__Required work__.
Where in the entries below does "Ambar" appear? Copy every line that has it.

Transcribed page contents:
---------------
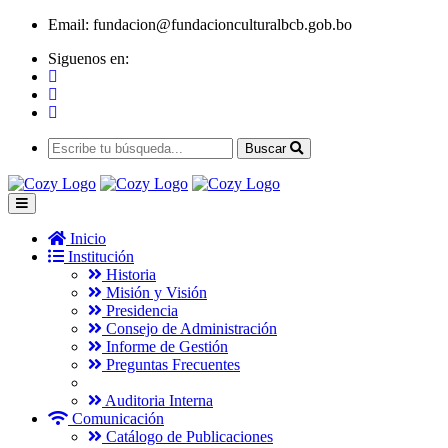
Email:
fundacion@fundacionculturalbcb.gob.bo
Siguenos en:
Buscar
Inicio
Institución
Historia
Misión y Visión
Presidencia
Consejo de Administración
Informe de Gestión
Preguntas Frecuentes
Auditoria Interna
Comunicación
Catálogo de Publicaciones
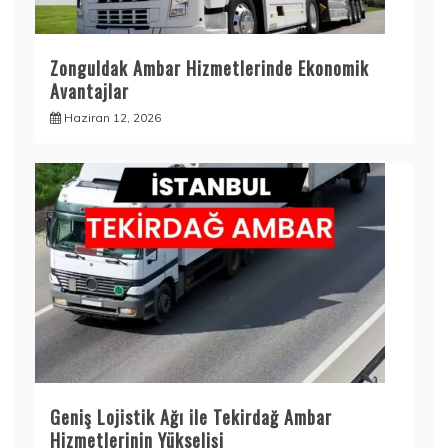
Zonguldak Ambar Hizmetlerinde Ekonomik
Avantajlar
Haziran 12, 2026
Geniş Lojistik Ağı ile Tekirdağ Ambar
Hizmetlerinin Yükselişi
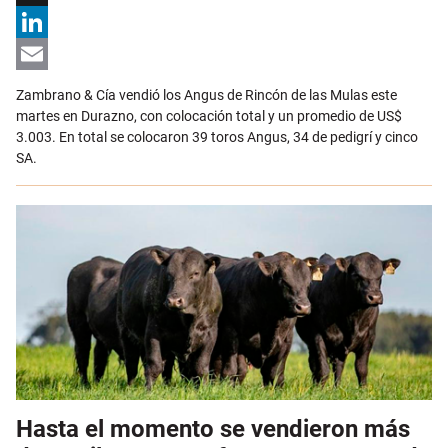
X
LinkedIn
Email
Zambrano & Cía vendió los Angus de Rincón de las Mulas este
martes en Durazno, con colocación total y un promedio de US$
3.003. En total se colocaron 39 toros Angus, 34 de pedigrí y cinco
SA.
Hasta el momento se vendieron más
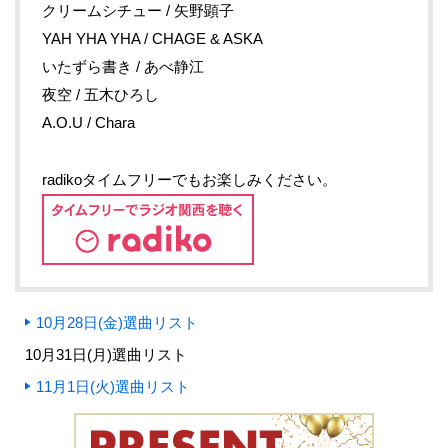
クリームシチュー / 矢野顕子
YAH YHA YHA / CHAGE & ASKA
いたずら書き / あべ静江
夜空 / 五木ひろし
A.O.U / Chara
radikoタイムフリーでもお楽しみください。
10月28日(金)選曲リスト
10月31日(月)選曲リスト
11月1日(火)選曲リスト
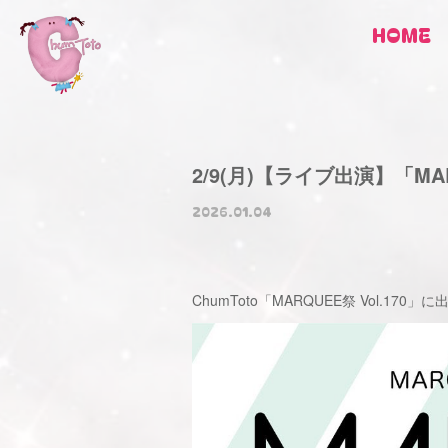
HOME
2/9(月)【ライブ出演】「MARQ
2026.01.04
ChumToto「MARQUEE祭 Vol.170」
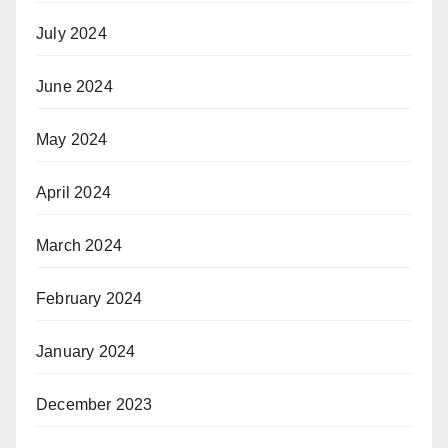
July 2024
June 2024
May 2024
April 2024
March 2024
February 2024
January 2024
December 2023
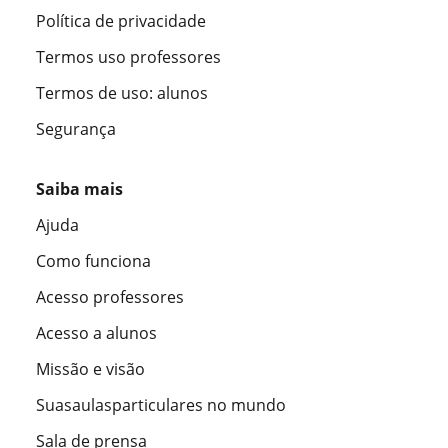
Política de privacidade
Termos uso professores
Termos de uso: alunos
Segurança
Saiba mais
Ajuda
Como funciona
Acesso professores
Acesso a alunos
Missão e visão
Suasaulasparticulares no mundo
Sala de prensa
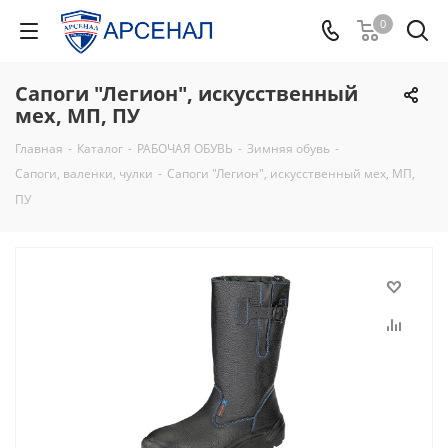
0
Сапоги "Легион", искусственный
мех, МП, ПУ
Главная
-
Каталог
-
РАБОЧАЯ ОБУВЬ
-
Зимняя обувь
-
Сапоги, валенки, чулки
-
Сапоги "Легион", искусственный мех, МП,
ПУ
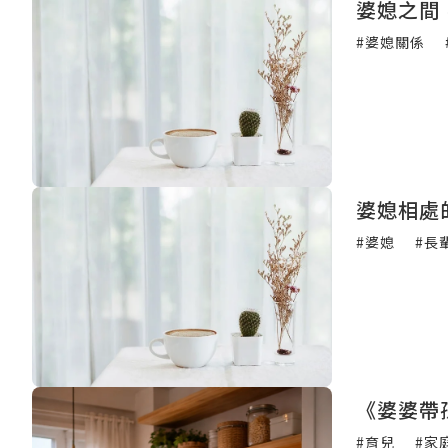
婆媳之間
#婆媳關係
婆媳相處
#婆媳
#長
《婆婆帶
#育兒
#家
---------------
__Response to this exercise__.
Zonguldak Ambar Hizmetlerinde Ekonomik
Geniş Lojistik Ağı ile Tekirdağ Ambar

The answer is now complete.